- Born: 23 February 1968 (age 57)
- Occupations: Actor; stand-up comedian;
- Years active: 1982–present

= Marc Price =

American actor and comedian (born 1968)

Marc Price is an American actor and comedian, known for his role as Irwin "Skippy" Handelman on the television series Family Ties.

==Life and career==
Price is the son of Borscht Belt comedian Al Bernie, and singer Joy Mann.

In addition to playing Skippy on Family Ties, Price starred as Eddie 'Ragman' Weinbauer in the 1986 horror film Trick or Treat. He appeared with Kevin Dillon in the 1988 action-adventure film The Rescue. He then hosted the game show Teen Win, Lose or Draw on The Disney Channel (1989–1992).
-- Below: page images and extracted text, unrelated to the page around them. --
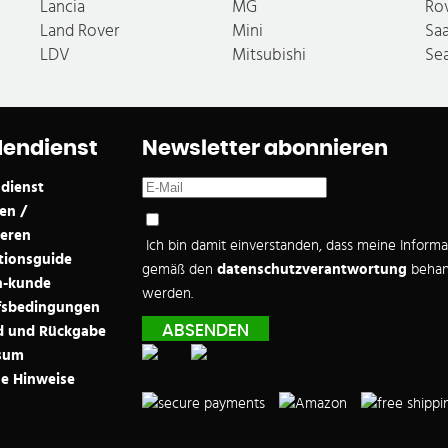
Lancia
MG
Ro
Land Rover
Mini
Sa
LDV
Mitsubishi
Se
endienst
Newsletter abonnieren
dienst
en /
ieren
Ich bin damit einverstanden, dass meine Inform
ationsguide
gemäß den
datenschutzverantwortung
behan
-kunde
werden.
fsbedingungen
d und Rückgabe
sum
e Hinweise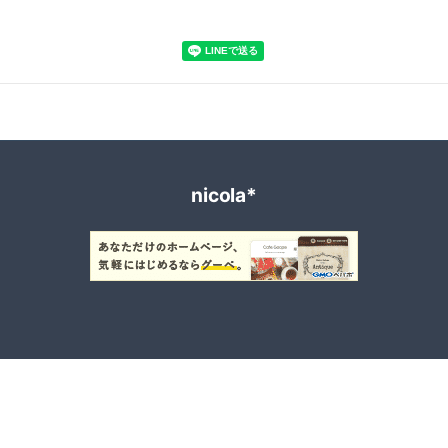
nicola*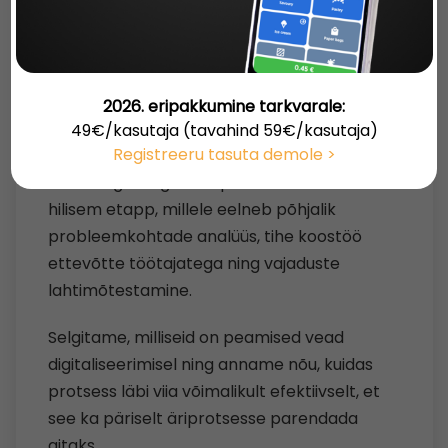
KITSASKOHAD, MIS
MAKSAVAD ETTEVÕTTELE
AEGA JA RAHA
Postitatud: 2026-02-26 12:15:44
2026. eripakkumine tarkvarale:
Kui räägitakse digitaliseerimisest,
49€/kasutaja (tavahind 59€/kasutaja)
Registreeru tasuta demole >
seostatakse seda sageli uue tarkvara
otsimisega. Tegelikult peaks see olema alles
hilisem etapp, millele eelneb põhjalik
probleemkohtade analüüs, tihe koostöö
ettevõtte töötajatega ning vajaduste
lahtimõtestamine.
Selgitame, milliseid on peamised vead
digitaliseerimisel ning anname nõu, kuidas
protsess läbi viia võimalikult efektiivselt, et
see ka päriselt äriprotsesse parendada
aitaks.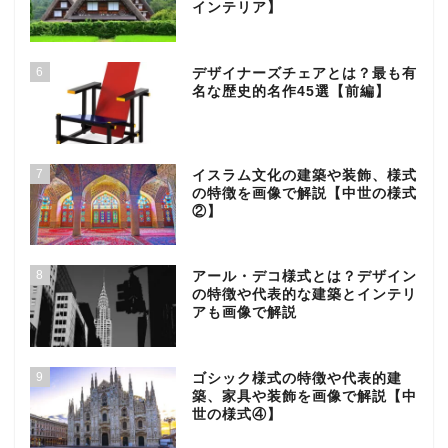
インテリア】
6
デザイナーズチェアとは？最も有
名な歴史的名作45選【前編】
7
イスラム文化の建築や装飾、様式
の特徴を画像で解説【中世の様式
②】
8
アール・デコ様式とは？デザイン
の特徴や代表的な建築とインテリ
アも画像で解説
9
ゴシック様式の特徴や代表的建
築、家具や装飾を画像で解説【中
世の様式④】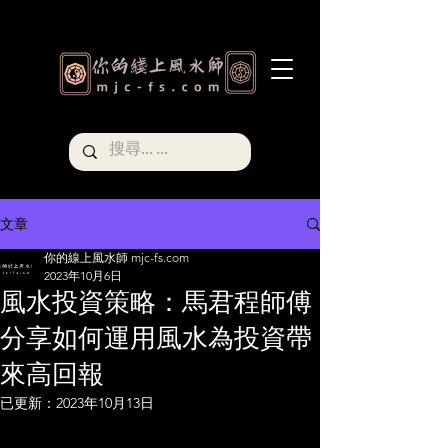
文章
你的線上風水師 mjc-fs.com
2023年10月6日
風水投資策略：馬君程師傅
分享如何運用風水為投資帶
來高回報
已更新：
2023年10月13日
While hosting the game show, Price played the young American tourist calling himself Michael J. Fox in Killer Tomatoes Eat France in 1991 with John Astin, Angela Visser and Steve Lundquist.

As a stand-up comedian, Price drew heavily on his experiences of growing up in Hollywood. He appeared on Last Comic Standing, and for over 15 years, he was a regular performer at Harrah's Las Vegas while simultaneously working as a producer in Hollywood. During the rest of the 2000s, he predominantly acted as writer/producer for cable television networks such as Disney Channel, Food Network, Animal Planet, GSN, Showtime, as well as producing the TBS game show Midnight Money Madness. In September 2013, Price began making occasional appearances on Fox Sports Live with Jay and Dan.

He is also a member of the Sitcom Legends Tour with Marsha Warfield of Night Court and Jimmie Walker from Good Times.